Terkait dengan peremajaan kebun kelapa, hal itu dinilai sulit untuk direalisasikan sebab mayoritas petani umumnya mengeluhkan biaya peremajaan yang tinggi. Pengembangan perkebunan kelapa rakyat menurut dia saat ini menghadapi sejumlah tantangan.

“Tantangan kelapa ini sangat besar, banyak yang perlu dihadapi,” kata dia.

Antara lain belum terbentuknya standarisasi harga secara nasional di batas atas dan bawah, aih fungsi lahan yang menjadi areal pemukiman dan pertanaman komoditas lain, terbatasnya pelatihan dan bimbingan serta bantuan peralatan, hingga mahalnya biaya distribusi.
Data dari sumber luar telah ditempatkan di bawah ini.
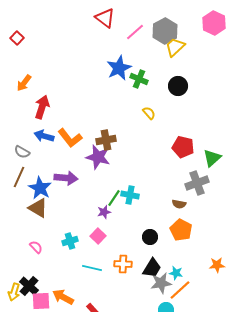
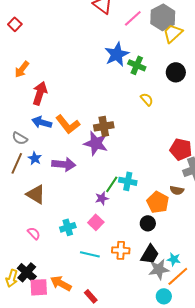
red pentagon: (183, 147) -> (181, 149), moved
blue star: (40, 188) -> (35, 158), moved, size x0.6
orange pentagon: (181, 230) -> (158, 202), moved

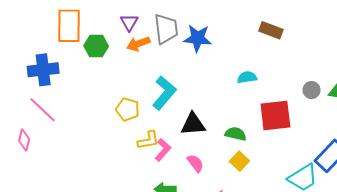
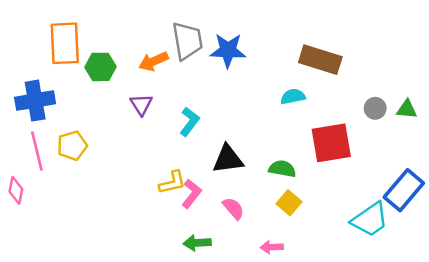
purple triangle: (129, 22) -> (141, 104), moved
brown rectangle: (271, 30) -> (320, 60), moved, size x1.4
cyan L-shape: (164, 93) -> (189, 122), size x0.7
yellow pentagon: (128, 109) -> (72, 146), moved, turned -30
pink line: (42, 110) -> (37, 151), turned 36

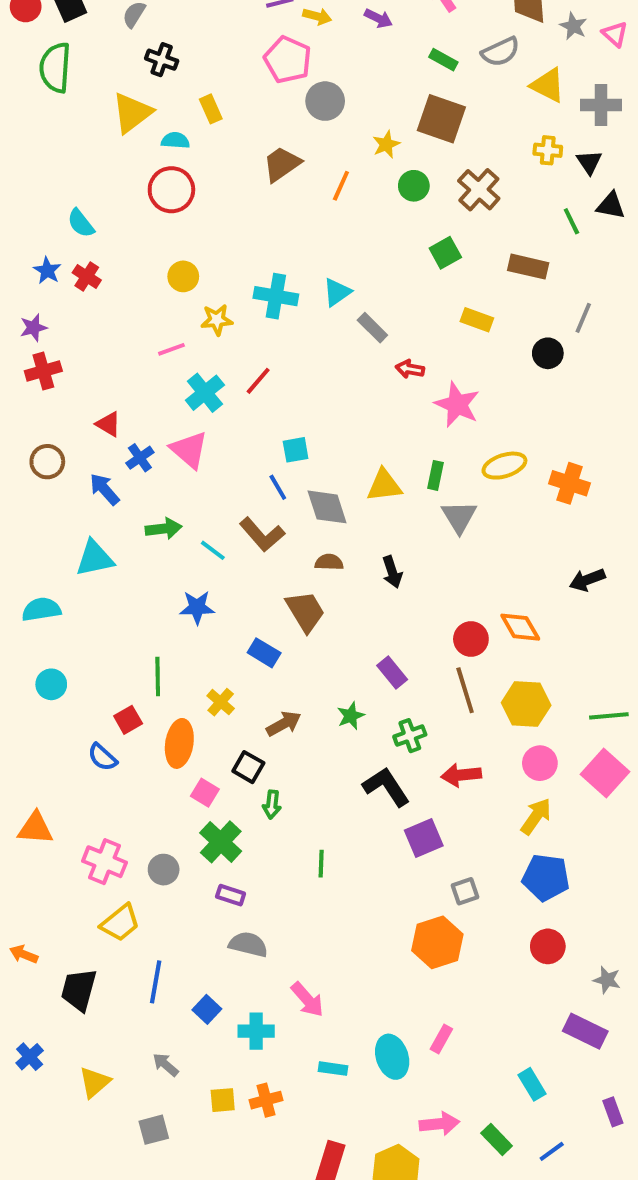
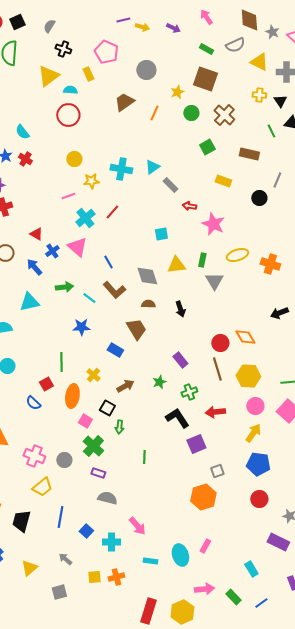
pink pentagon: (288, 60) -> (106, 52), moved
cyan square: (296, 450) -> (161, 234), moved
blue line: (278, 487) -> (108, 262), moved

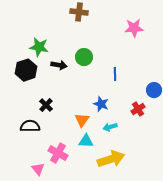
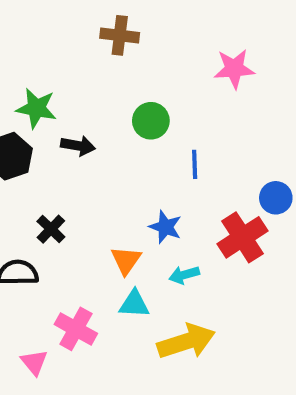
green circle: (84, 57) -> (151, 121), moved
red cross: (138, 109) -> (242, 237), size x1.6

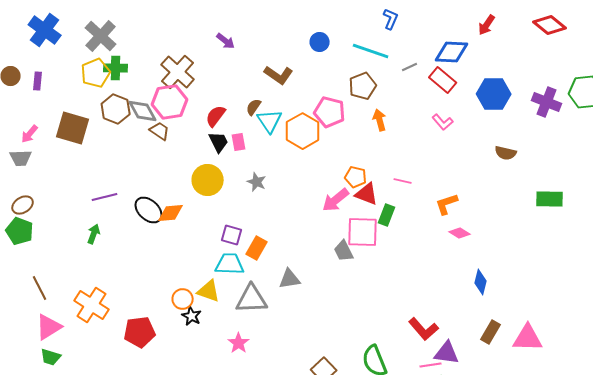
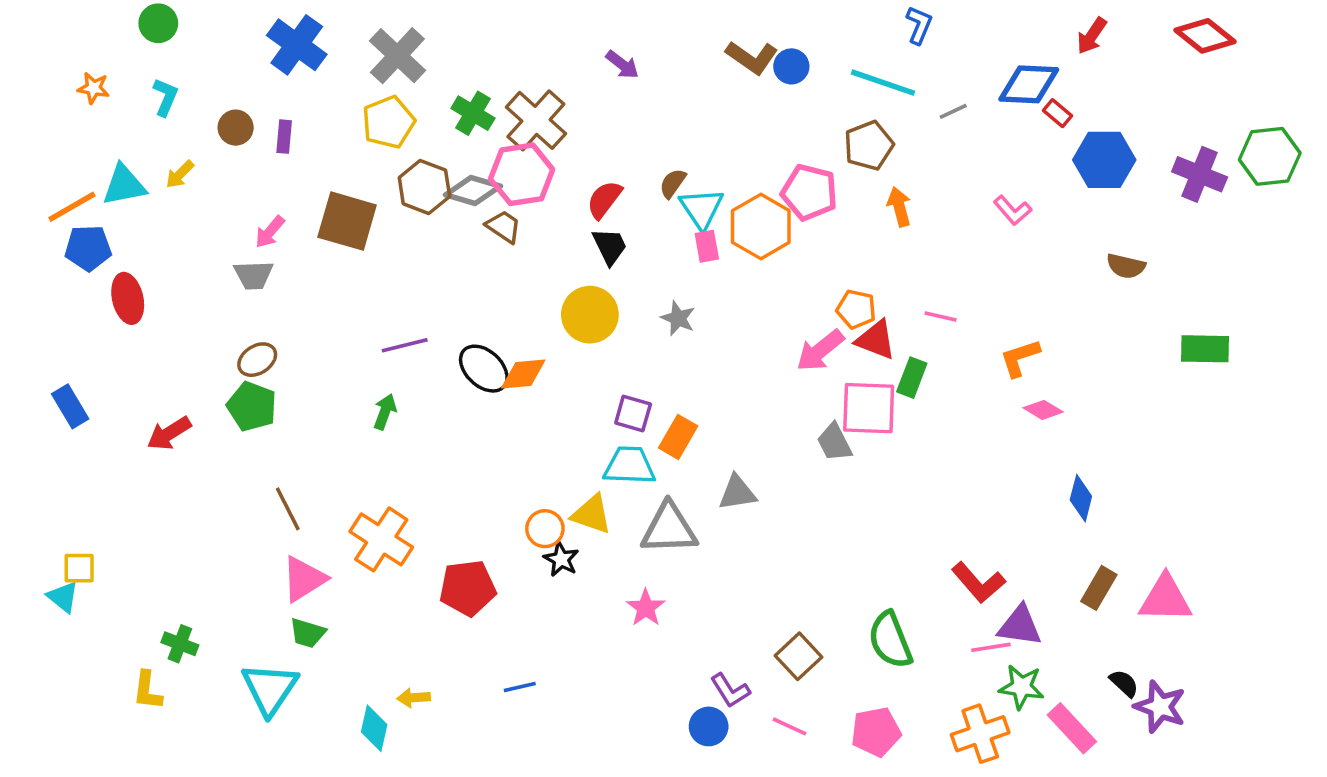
green cross: (116, 68) -> (473, 113), moved, turned 30
brown L-shape: (279, 75) -> (752, 57), moved
red rectangle: (443, 80) -> (1058, 113), moved, size x0.6
gray diamond: (143, 111) -> (473, 191), turned -44
pink rectangle: (239, 142) -> (707, 246), moved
Berdasarkan catatan Kementerian Pertanian, produksi kelapa dari perkebunan rakyat mencapai 2,821 juta ton dengan serapan tenaga kerja mencapai 6,82 juta kepala keluarga (KK). Adapun sejumlah permasalah produktivitas kelapa berdasarkan catatan itu antara lain adanya alih fungsi lahan, hama dan penyakit, pembiayaan modal, diseminasi teknologi benih, hingga tata niaga.
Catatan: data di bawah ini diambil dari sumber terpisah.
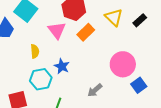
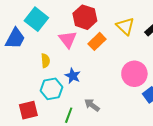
gray arrow: (95, 90) -> (92, 105), moved, turned 77

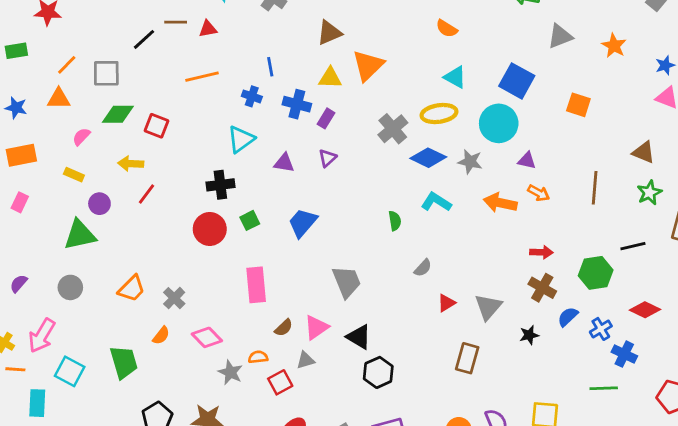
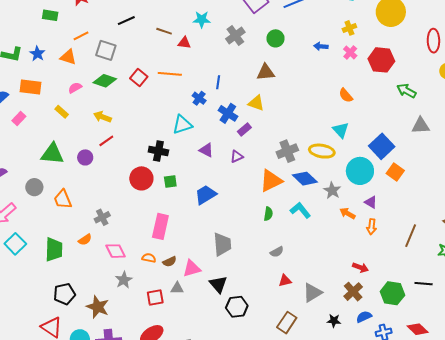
black line: (144, 39) -> (126, 21), moved
orange triangle: (368, 65) -> (271, 181), moved
orange square: (578, 105) -> (395, 172), moved
red square: (156, 126) -> (139, 78), moved
orange arrow: (539, 193) -> (372, 227), turned 49
orange arrow: (500, 203) -> (347, 213), moved, size x0.7
purple circle: (99, 204) -> (85, 157), moved
orange trapezoid: (132, 289) -> (63, 199), moved, turned 95
orange semicircle: (258, 357) -> (149, 258), moved
black hexagon: (378, 372) -> (237, 307), moved

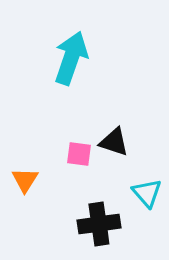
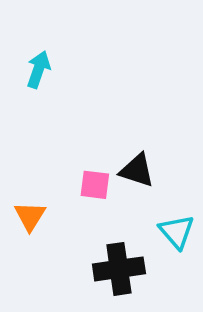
cyan arrow: (71, 58) -> (38, 70), moved, size x0.6

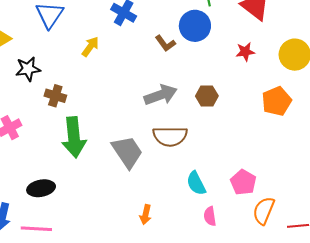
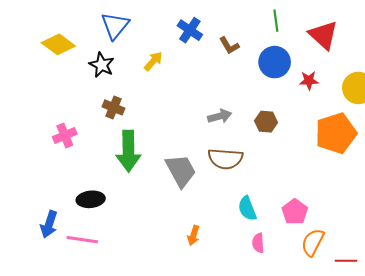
blue circle: (195, 26) -> (275, 62), moved
brown L-shape: (165, 43) -> (229, 46), moved
black star: (28, 69) -> (102, 65), moved, turned 30
gray arrow: (161, 95) -> (220, 116), size x0.7
orange pentagon: (277, 101) -> (336, 133), size x1.4

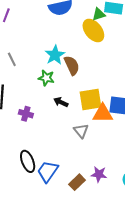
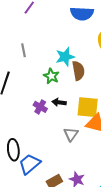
black arrow: (61, 102) -> (59, 102), turned -32
purple cross: (26, 114) -> (40, 107), moved

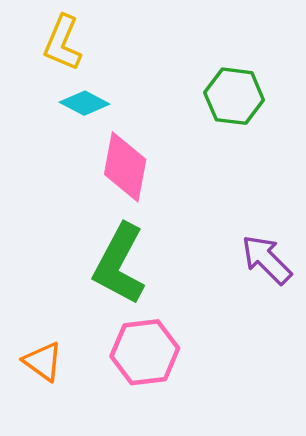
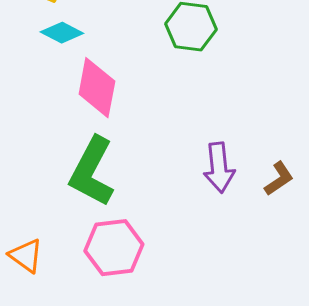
purple arrow: (267, 260) -> (219, 168), turned -141

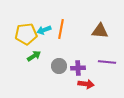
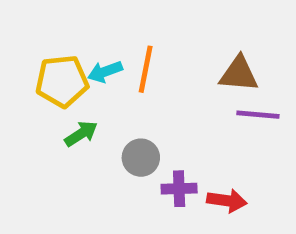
purple line: (107, 62) -> (258, 115), moved
purple cross: (78, 68) -> (179, 189), moved
red arrow: (86, 84) -> (227, 201), moved

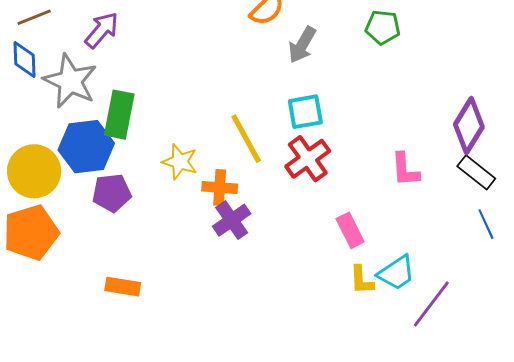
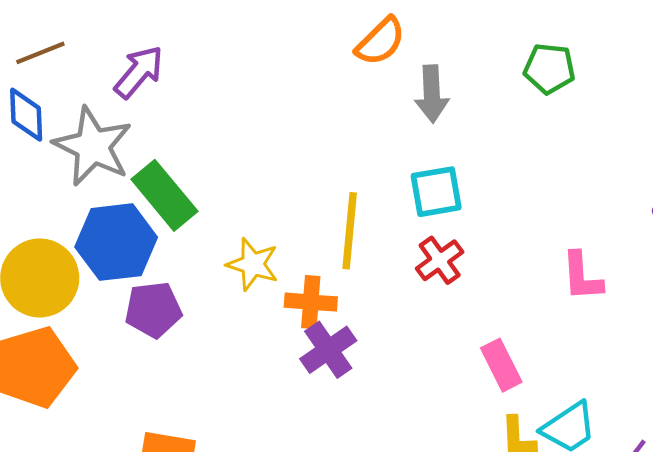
gray arrow: (302, 45) -> (432, 94), turned -33
green rectangle: (119, 115) -> (164, 195), turned -51
yellow line: (246, 139) -> (350, 231), turned 34
red cross: (308, 159) -> (440, 260), size x0.7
Kepala Balai Besar Industri Agro (BBIA) Kementerian Perindustrian (Kemenperin) Rizal Alamsyah mengatakan, pengelolaan kelapa menjadi produk yang bernilai tinggi akan diupayakan. Untuk itu inovasi pengolahan produk kelapa nantinya akan didiseminasikan kepada pelaku IKM guna meningkatkan penghasilan. “Kita arahnya ke sana, supaya ada high added value,” kata dia.

Berdasarkan catatan Kementan, peluang nilai tambah kelapa rakyat pada 2017 mencapa nilai produksi sebesar Rp 15,61 triliun meliputi 2,84 juta ton setara kopra dan 1,10 ton kopra. Sedangkan potensi nilai tambanya dengan produksi perkiraan produksi sebesar 6,19 juta ton setara kopra dapat mencapai nilai Rp 43,05 triliun.
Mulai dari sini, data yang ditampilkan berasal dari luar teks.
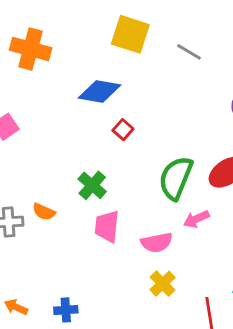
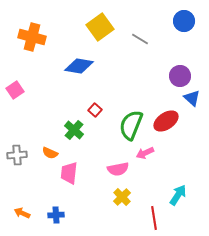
yellow square: (130, 34) -> (100, 27), turned 36
red square: (123, 130) -> (95, 110), moved
orange semicircle: (44, 212) -> (50, 153), moved
pink trapezoid: (107, 226) -> (69, 173), moved

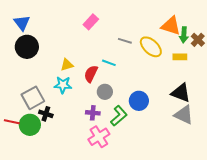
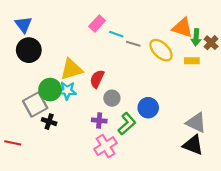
cyan line: (109, 63) -> (116, 34), moved
yellow triangle: (67, 65) -> (71, 69), size x1.6
black triangle: (181, 93) -> (193, 145), moved
red line: (12, 122) -> (13, 143), moved
green circle: (30, 125) -> (50, 90), moved

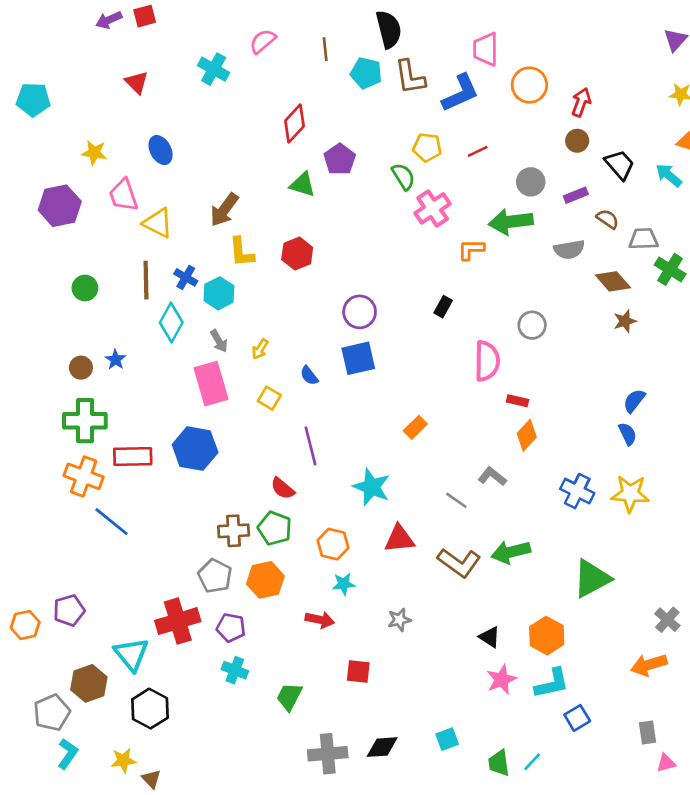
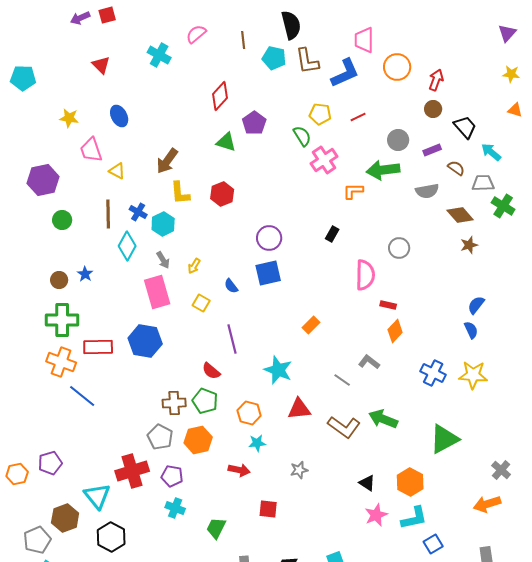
cyan arrow: (669, 175) -> (491, 152), moved
purple hexagon: (60, 206) -> (43, 180), moved
yellow triangle: (158, 223) -> (117, 171), size x0.7
green arrow: (511, 552) -> (383, 419), turned 36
Direktur Jenderal Perkebunan Kementan Tunggul Ametung mengatakan, pihaknya akan memperkuat daerah dan desa serta kelembagaan petani untuk meningkatkan produksi. Selain itu, kelembagaan dan organisasi di tingkat petani kelapa rakyat di desa akan mengarah pada kemandirian petani itu dendiri.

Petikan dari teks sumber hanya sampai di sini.